New film addresses rebellious teenagers

12:43 by Kaggwa Andrew
For a long time many education activists have attacked the current school carriculums for being too serious. In a rather distasteful tone, they remind us of days when schools like Old Kampala fed the national football team with fresh talent and as well as others like Namasagali, Buddo Kings College and St.
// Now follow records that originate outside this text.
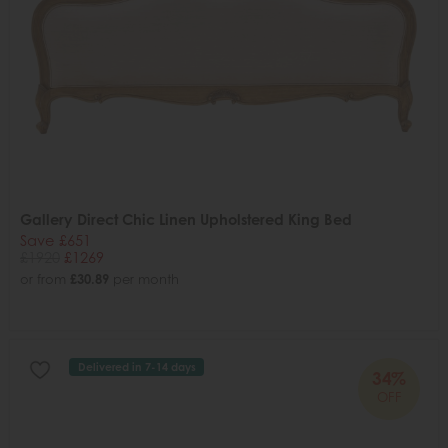
Gallery Direct Chic Linen Upholstered King Bed
Save £651
£1920
£1269
or from
£30.89
per month
Delivered in 7-14 days
34%
OFF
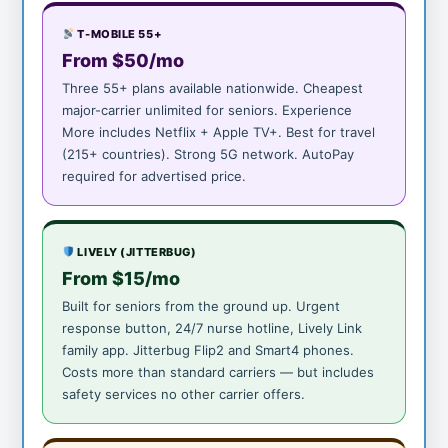
T-MOBILE 55+
From $50/mo
Three 55+ plans available nationwide. Cheapest
major-carrier unlimited for seniors. Experience
More includes Netflix + Apple TV+. Best for travel
(215+ countries). Strong 5G network. AutoPay
required for advertised price.
LIVELY (JITTERBUG)
From $15/mo
Built for seniors from the ground up. Urgent
response button, 24/7 nurse hotline, Lively Link
family app. Jitterbug Flip2 and Smart4 phones.
Costs more than standard carriers — but includes
safety services no other carrier offers.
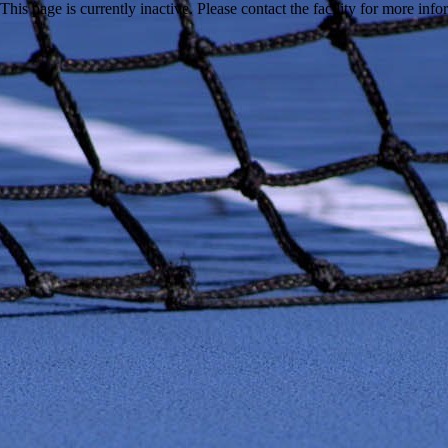
This page is currently inactive. Please contact the facility for more inf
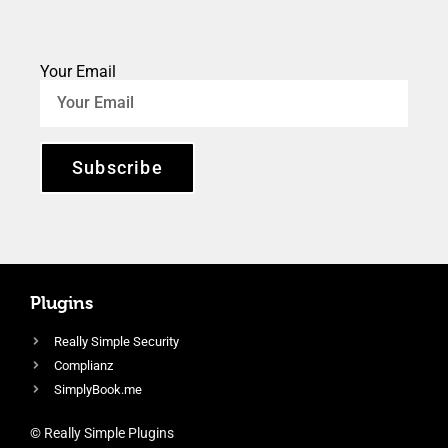
Your Email
Subscribe
Plugins
Really Simple Security
Complianz
SimplyBook.me
© Really Simple Plugins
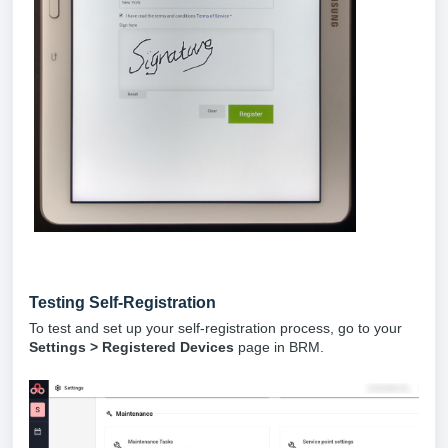
Testing Self-Registration
To test and set up your self-registration process, go to your
Settings > Registered Devices
page in BRM.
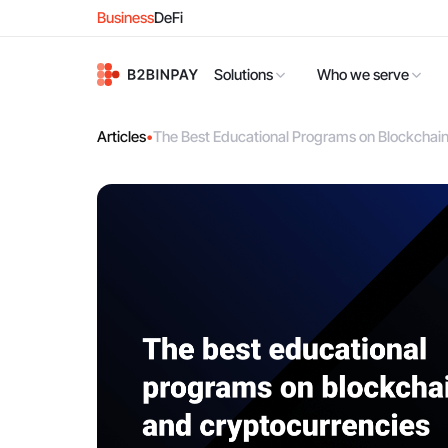
Business
DeFi
Solutions
Who we serve
Articles
•
The Best Educational Programs on Blockchai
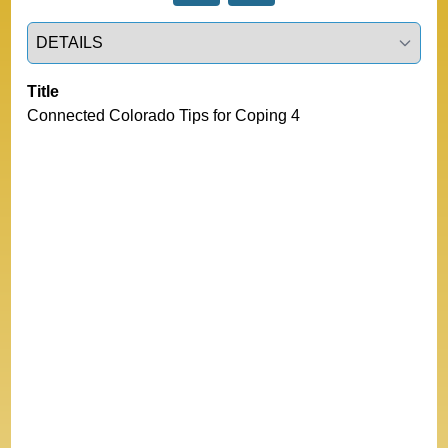
Select a tab
Title
Connected Colorado Tips for Coping 4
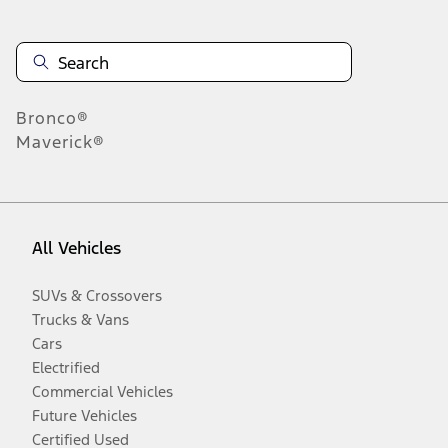
Bronco®
Maverick®
All Vehicles
SUVs & Crossovers
Trucks & Vans
Cars
Electrified
Commercial Vehicles
Future Vehicles
Certified Used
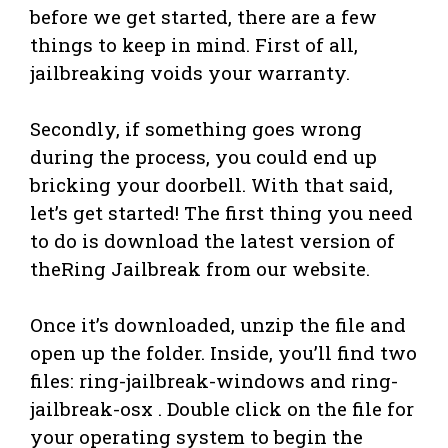
before we get started, there are a few
things to keep in mind. First of all,
jailbreaking voids your warranty.
Secondly, if something goes wrong
during the process, you could end up
bricking your doorbell. With that said,
let’s get started! The first thing you need
to do is download the latest version of
theRing Jailbreak from our website.
Once it’s downloaded, unzip the file and
open up the folder. Inside, you’ll find two
files: ring-jailbreak-windows and ring-
jailbreak-osx . Double click on the file for
your operating system to begin the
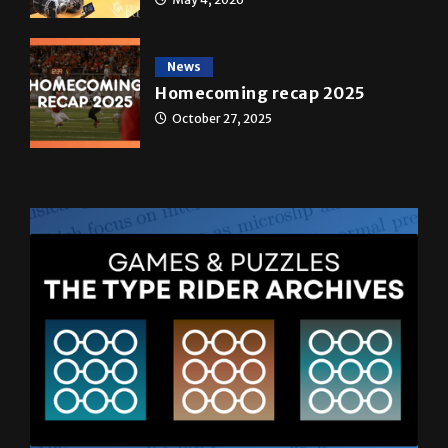
News
Homecoming recap 2025
October 27, 2025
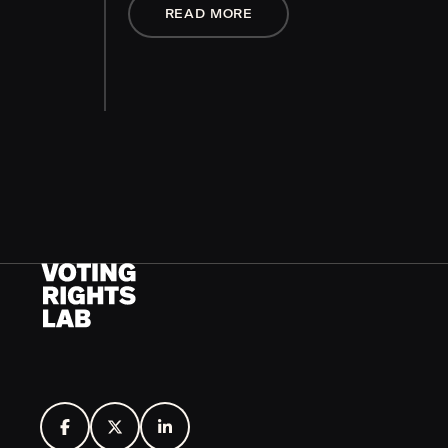
READ MORE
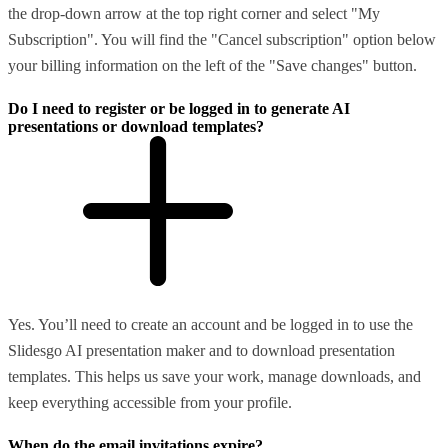
the drop-down arrow at the top right corner and select "My
Subscription". You will find the "Cancel subscription" option below
your billing information on the left of the "Save changes" button.
Do I need to register or be logged in to generate AI
presentations or download templates?
Yes. You’ll need to create an account and be logged in to use the
Slidesgo AI presentation maker and to download presentation
templates. This helps us save your work, manage downloads, and
keep everything accessible from your profile.
When do the email invitations expire?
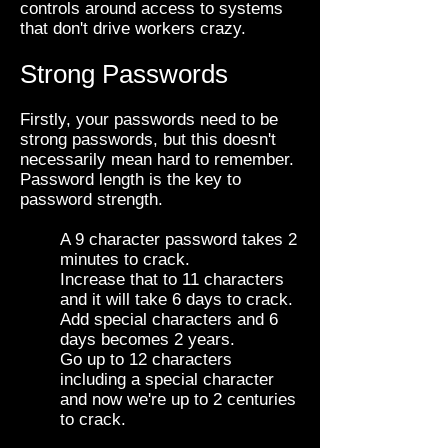
controls around access to systems
that don't drive workers crazy.
Strong Passwords
Firstly, your passwords need to be
strong passwords, but this doesn't
necessarily mean hard to remember.
Password length is the key to
password strength.
A 9 character password takes 2
minutes to crack.
Increase that to 11 characters
and it will take 6 days to crack.
Add special characters and 6
days becomes 2 years.
Go up to 12 characters
including a special character
and now we're up to 2 centuries
to crack.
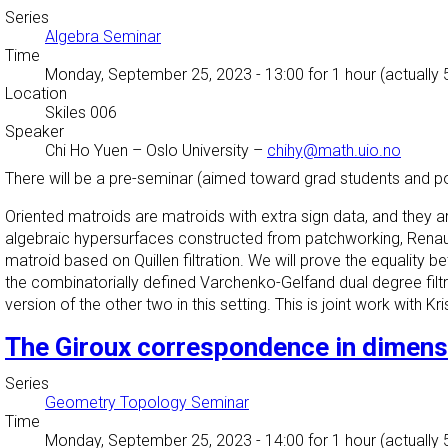
Series
Algebra Seminar
Time
Monday, September 25, 2023 - 13:00
for 1 hour (actually
Location
Skiles 006
Speaker
Chi Ho Yuen
–
Oslo University
–
chihy@math.uio.no
There will be a pre-seminar (aimed toward grad students and p
Oriented
matroids
are
matroids
with extra sign data, and they ar
algebraic hypersurfaces constructed from patchworking, Renaud
matroid based on Quillen filtration. We will prove the equality be
the combinatorially defined
Varchenko-
Gelfand dual degree filt
version of the other two in this setting. This is joint work with Kr
The Giroux correspondence in dimens
Series
Geometry Topology Seminar
Time
Monday, September 25, 2023 - 14:00
for 1 hour (actually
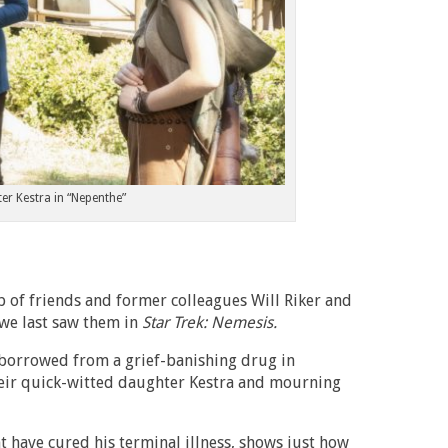
er Kestra in “Nepenthe”
p of friends and former colleagues Will Riker and
 we last saw them in
Star Trek: Nemesis.
s borrowed from a grief-banishing drug in
their quick-witted daughter Kestra and mourning
t have cured his terminal illness, shows just how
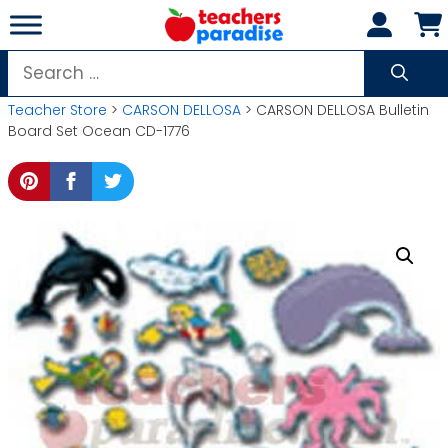
Skip
to
content
Search
for:
Teacher Store
>
CARSON DELLOSA
> CARSON DELLOSA Bulletin
Board Set Ocean CD-1776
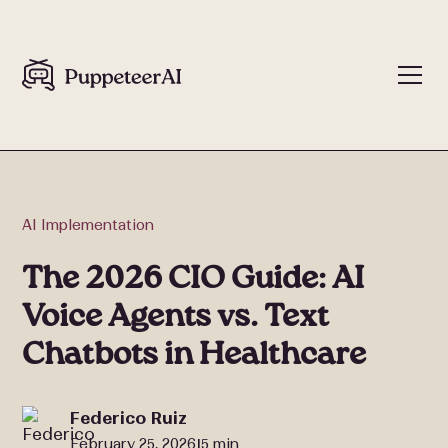
AI Implementation
The 2026 CIO Guide: AI
Voice Agents vs. Text
Chatbots in Healthcare
Federico Ruiz
February 25, 2026
5 min
|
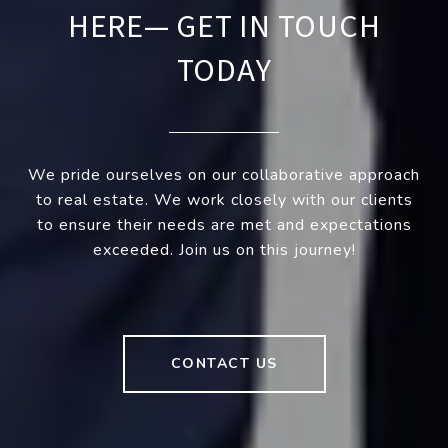
HERE— GET IN TOUCH
TODAY
We pride ourselves on our collaborative approach
to real estate. We work closely with our clients
to ensure their needs are met and expectations
exceeded. Join us on this journey!
CONTACT US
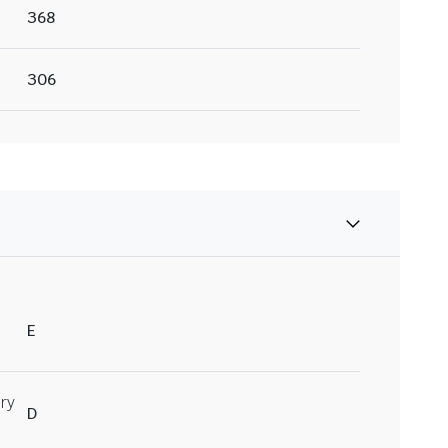
368
306
E
ry
D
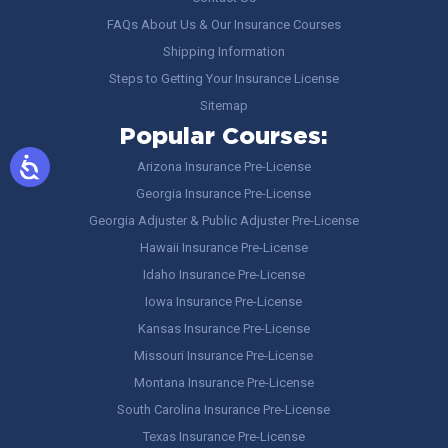
FAQs About Us & Our Insurance Courses
Shipping Information
Steps to Getting Your Insurance License
Sitemap
Popular Courses:
Arizona Insurance Pre-License
Georgia Insurance Pre-License
Georgia Adjuster & Public Adjuster Pre-License
Hawaii Insurance Pre-License
Idaho Insurance Pre-License
Iowa Insurance Pre-License
Kansas Insurance Pre-License
Missouri Insurance Pre-License
Montana Insurance Pre-License
South Carolina Insurance Pre-License
Texas Insurance Pre-License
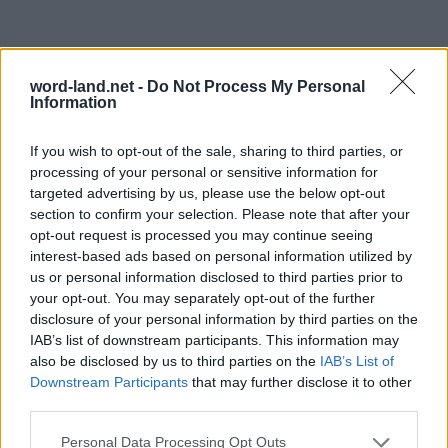
word-land.net -
Do Not Process My Personal
Information
If you wish to opt-out of the sale, sharing to third parties, or
processing of your personal or sensitive information for
targeted advertising by us, please use the below opt-out
section to confirm your selection. Please note that after your
opt-out request is processed you may continue seeing
interest-based ads based on personal information utilized by
us or personal information disclosed to third parties prior to
your opt-out. You may separately opt-out of the further
disclosure of your personal information by third parties on the
IAB’s list of downstream participants. This information may
also be disclosed by us to third parties on the
IAB’s List of
Downstream Participants
that may further disclose it to other
third parties.
Personal Data Processing Opt Outs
Balikudembe Mitala Maria providing the entertainment scene with reknown names like Seanice Kacungira, Ngoni duo and Afri-Talent’s Bwanika Charles.
Such days are long gone since schools these days only care about academics and later appearing in newspapers when results are released.
However some people like joseph Kenneth Ssebagala, a Ugandan film maker with Zenkens Films is thinking different.
After experiencing vibrant arts at Buddo Secondary School in the early 2000s, he thought it a better idea to revisit the school that made him when he was making his debut short film, Nico the Donkey for Raising Voices.
Unfortunately, the secondary section didn’t have the character he needed thus the school directors pushed him to work with their sister primary section. As a result, the film was screened at many festivals and even going on as far as becoming one of the first local films screened at the state of art New century Cinema at Acacia mall.
Because of this success, Ssebagala gathered more confidence to ask the school management to let him do a full length film, this time with the secondary section and that was the genesis of his Reform.
The story follows a high school celebrity struggling to regain his fame after serving a couple of handy work punishments and being forced into the readers’ (losers) club.
The storyline is fresh and quite breath taking, Ssebagala tries his hands on a rather delicate matter that few artistes have tackled with grace – teenage relationships.
This is the only Ugandan film you will watch without such relationships being demonized. judging by the two and half minute trailer, the films lashes out at unruly characters students tend to look at as ‘cool’ in school but in turn, calls for health teenage relationships mostly built on progress, trust and religious values.
Most of the actors in the movie are Buddo SS students who were obviously getting their first acting gig – were they impressive? That’s a question we shall probably answer on Tuesday 13th when the film premieres at the National Theatre.
To boost their confidence nevertheless, the director brought on board some famous faces like Deception’s Charles Kabogoza, who portrays the no nonsense boys warden aptly known as Mr. Adams.
The film can be credited for a very good picture and shoots, according to Ssebagala, this is just one of the first projects he’s doing with Buddo SS but more are yet to come, who knows probably after taking the music, sports and academic scene by storm, the school may now be targeting film.